▸ **WHAT YOU SHOULD DO**: Give back the records below exactly, every one, with no pictures.

▸ **EXTRACTED RECORDS**:
──────

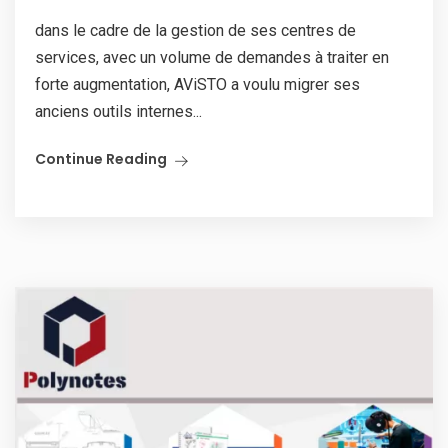
dans le cadre de la gestion de ses centres de
services, avec un volume de demandes à traiter en
forte augmentation, AViSTO a voulu migrer ses
anciens outils internes...
Continue Reading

──────

▸ **EXERCISE RESULT**:
dans le cadre de la gestion de ses centres de
services, avec un volume de demandes à traiter en
forte augmentation, AViSTO a voulu migrer ses
anciens outils internes...
Continue Reading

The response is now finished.